Rathbunaster californicus has pentaradial symmetry. It has 8–20 arms, all centered around a central disk. In its larval stage, it exhibits bilateral symmetry. Instead, one surface is considered the oral surface and the other the aboral surface. The oral surface consists of the mouth and tubular feet, while the aboral surface consists of the anus.

The endoskeleton of R. californicus is made up of calcareous ossicles, which are covered in a thin layer of the ciliated tissue. Inside there is a water vascular system, a complex system of fluid-filled canals.

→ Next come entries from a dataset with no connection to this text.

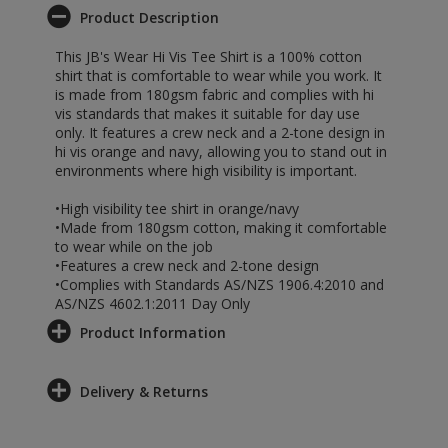
Product Description
This JB's Wear Hi Vis Tee Shirt is a 100% cotton
shirt that is comfortable to wear while you work. It
is made from 180gsm fabric and complies with hi
vis standards that makes it suitable for day use
only. It features a crew neck and a 2-tone design in
hi vis orange and navy, allowing you to stand out in
environments where high visibility is important.
•High visibility tee shirt in orange/navy
•Made from 180gsm cotton, making it comfortable
to wear while on the job
•Features a crew neck and 2-tone design
•Complies with Standards AS/NZS 1906.4:2010 and
AS/NZS 4602.1:2011 Day Only
Product Information
Delivery & Returns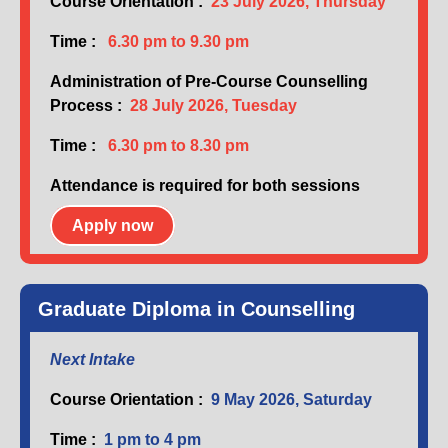
Course Orientation :
23 July 2026, Thursday
Time :
6.30 pm to 9.30 pm
Administration of Pre-Course Counselling
Process :
28 July 2026, Tuesday
Time :
6.30 pm to 8.30 pm
Attendance is required for both sessions
Apply now
Graduate Diploma in Counselling
Next Intake
Course Orientation :
9 May 2026, Saturday
Time :
1 pm to 4 pm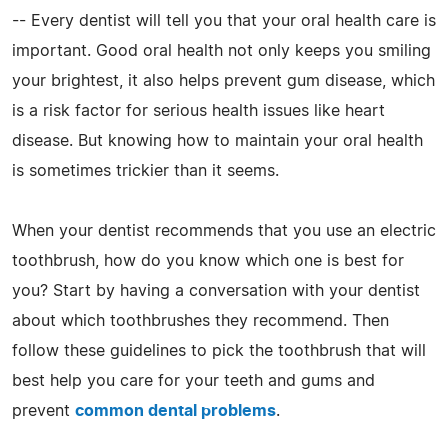
-- Every dentist will tell you that your oral health care is
important. Good oral health not only keeps you smiling
your brightest, it also helps prevent gum disease, which
is a risk factor for serious health issues like heart
disease. But knowing how to maintain your oral health
is sometimes trickier than it seems.
When your dentist recommends that you use an electric
toothbrush, how do you know which one is best for
you? Start by having a conversation with your dentist
about which toothbrushes they recommend. Then
follow these guidelines to pick the toothbrush that will
best help you care for your teeth and gums and
prevent
common dental problems
.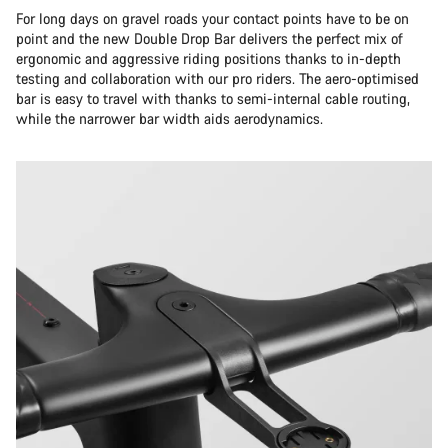
For long days on gravel roads your contact points have to be on
point and the new Double Drop Bar delivers the perfect mix of
ergonomic and aggressive riding positions thanks to in-depth
testing and collaboration with our pro riders. The aero-optimised
bar is easy to travel with thanks to semi-internal cable routing,
while the narrower bar width aids aerodynamics.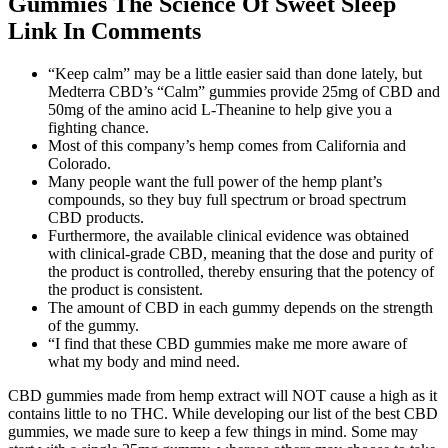
Gummies The Science Of Sweet Sleep
Link In Comments
“Keep calm” may be a little easier said than done lately, but
Medterra CBD’s “Calm” gummies provide 25mg of CBD and
50mg of the amino acid L-Theanine to help give you a
fighting chance.
Most of this company’s hemp comes from California and
Colorado.
Many people want the full power of the hemp plant’s
compounds, so they buy full spectrum or broad spectrum
CBD products.
Furthermore, the available clinical evidence was obtained
with clinical-grade CBD, meaning that the dose and purity of
the product is controlled, thereby ensuring that the potency of
the product is consistent.
The amount of CBD in each gummy depends on the strength
of the gummy.
“I find that these CBD gummies make me more aware of
what my body and mind need.
CBD gummies made from hemp extract will NOT cause a high as it
contains little to no THC. While developing our list of the best CBD
gummies, we made sure to keep a few things in mind. Some may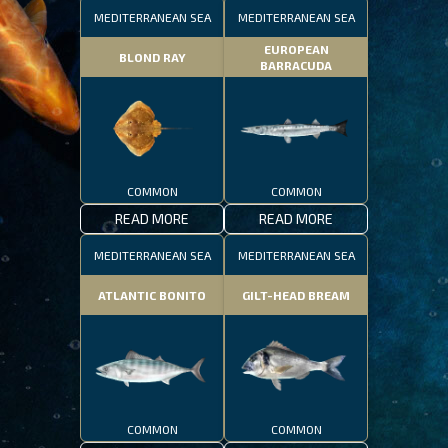
MEDITERRANEAN SEA
MEDITERRANEAN SEA
EUROPEAN
BLOND RAY
BARRACUDA
COMMON
COMMON
READ MORE
READ MORE
MEDITERRANEAN SEA
MEDITERRANEAN SEA
ATLANTIC BONITO
GILT-HEAD BREAM
COMMON
COMMON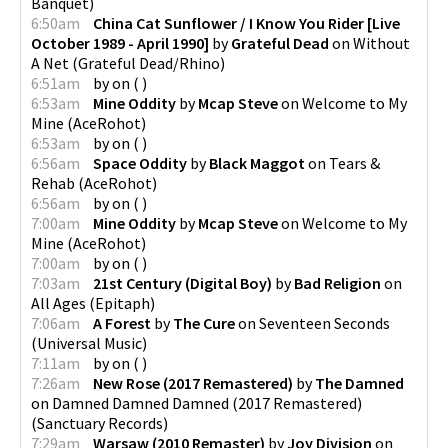
Banquet
)
6:50am
China Cat Sunflower / I Know You Rider [Live
October 1989 - April 1990]
by
Grateful Dead
on
Without
A Net
(
Grateful Dead/Rhino
)
6:51am
by
on
(
)
6:53am
Mine Oddity
by
Mcap Steve
on
Welcome to My
Mine
(
AceRohot
)
6:53am
by
on
(
)
6:56am
Space Oddity
by
Black Maggot
on
Tears &
Rehab
(
AceRohot
)
6:56am
by
on
(
)
7:00am
Mine Oddity
by
Mcap Steve
on
Welcome to My
Mine
(
AceRohot
)
7:00am
by
on
(
)
7:03am
21st Century (Digital Boy)
by
Bad Religion
on
All Ages
(
Epitaph
)
7:06am
A Forest
by
The Cure
on
Seventeen Seconds
(
Universal Music
)
7:11am
by
on
(
)
7:26am
New Rose (2017 Remastered)
by
The Damned
on
Damned Damned Damned (2017 Remastered)
(
Sanctuary Records
)
7:29am
Warsaw (2010 Remaster)
by
Joy Division
on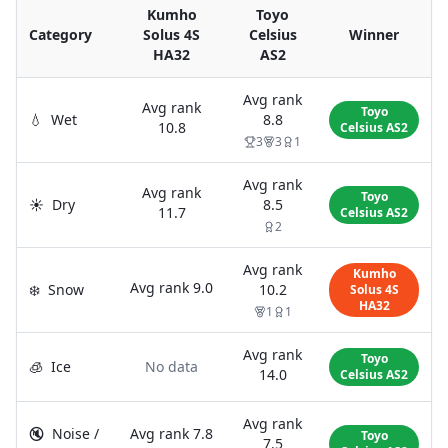
Kumho
Toyo
Category
Solus 4S
Celsius
Winner
HA32
AS2
Avg rank
Avg rank
Toyo
💧
Wet
8.8
10.8
Celsius AS2
3
3
1
Avg rank
Avg rank
Toyo
☀️
Dry
8.5
11.7
Celsius AS2
2
Avg rank
Kumho
Avg rank
9.0
❄️
Snow
10.2
Solus 4S
HA32
1
1
Avg rank
Toyo
🧊
Ice
No data
14.0
Celsius AS2
Avg rank
🔇
Noise /
Avg rank
7.8
Toyo
7.5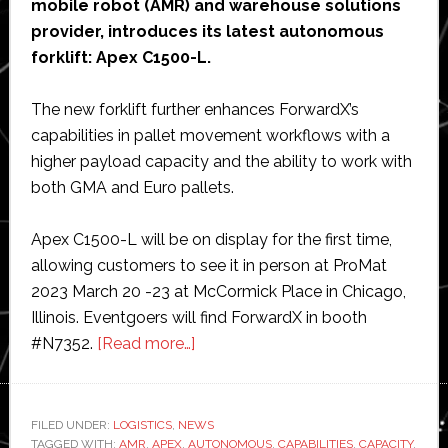
mobile robot (AMR) and warehouse solutions
provider, introduces its latest autonomous
forklift: Apex C1500-L.
The new forklift further enhances ForwardX’s
capabilities in pallet movement workflows with a
higher payload capacity and the ability to work with
both GMA and Euro pallets.
Apex C1500-L will be on display for the first time,
allowing customers to see it in person at ProMat
2023 March 20 -23 at McCormick Place in Chicago,
Illinois. Eventgoers will find ForwardX in booth
about
#N7352.
[Read more…]
ForwardX
Robotics
releases
FILED UNDER:
LOGISTICS
,
NEWS
TAGGED WITH:
AMR
,
APEX
,
AUTONOMOUS
fully
,
CAPABILITIES
,
CAPACITY
,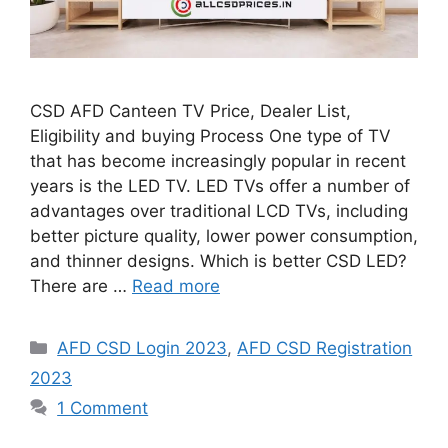
CSD AFD Canteen TV Price, Dealer List,
Eligibility and buying Process One type of TV
that has become increasingly popular in recent
years is the LED TV. LED TVs offer a number of
advantages over traditional LCD TVs, including
better picture quality, lower power consumption,
and thinner designs. Which is better CSD LED?
There are …
Read more
Categories
AFD CSD Login 2023
,
AFD CSD Registration
2023
1 Comment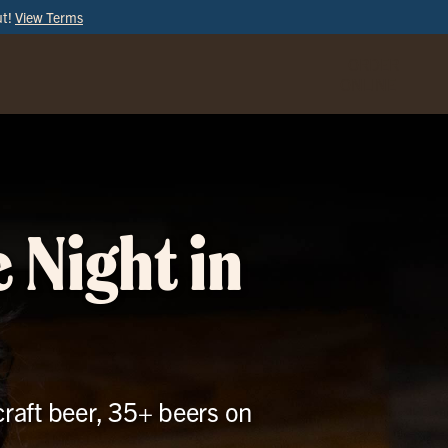
ut!
View Terms
ORDER
ONLINE
 Night in
craft beer, 35+ beers on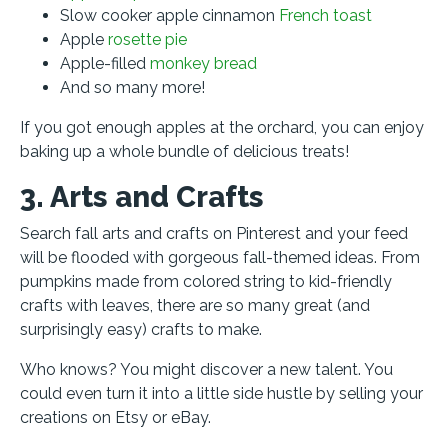
Slow cooker apple cinnamon
French toast
Apple
rosette pie
Apple-filled
monkey bread
And so many more!
If you got enough apples at the orchard, you can enjoy
baking up a whole bundle of delicious treats!
3. Arts and Crafts
Search fall arts and crafts on Pinterest and your feed
will be flooded with gorgeous fall-themed ideas. From
pumpkins made from colored string to kid-friendly
crafts with leaves, there are so many great (and
surprisingly easy) crafts to make.
Who knows? You might discover a new talent. You
could even turn it into a little side hustle by selling your
creations on Etsy or eBay.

Rathbunaster californicus, like other members of Echinodermata, has tubular feet. These feet are filled by the water vascular system. They are used for locomotion and help in feeding, gas exchange, and attachment to the surface. They are also part of the nervous system, which is decentralized and has no cerebral ganglion. The nervous system can respond to touch, light, and water currents and shows the potential of having complex behavior.
== Diet and digestion ==
Rathbunaster californicus is a carnivore and detritivore, feeding on crustaceans, worms, detritus, and fish using pincers on its aboral side. Because the majority of its prey is benthic, sediment is found in the stomach. One of the main decomposers in the deep ocean, it has been observed assisting in the decomposition of whale carcasses in the Monterey Canyon. The stomach has strong digestive enzymes, and R. californicus can start digesting food before it even enters its digestive system. The short digestive glands extend into the arms.

== Reproduction ==
The reproductive biology of Rathbunaster californicus is poorly understood.

== Ecological impact ==
Rathbunaster californicus is a very important species in its ecosystems. It is one of the most abundant sea stars along the west coast of the United States, and the most abundant star in the Monterey Canyon. It plays multiple important ecological roles, eating a variety of organisms and controlling populations of those species. It is also a deep water decomposer and helps recycle nutrients and sequester carbon into sediments.

== Parasite ==
In Monterey Canyon, R. californicus has been found infected with an endoparasitic gastropod called Asterophila rathbunasteriWaren & Lewis, 1994. These parasites are observed externally as distinctly round swellings on the arm.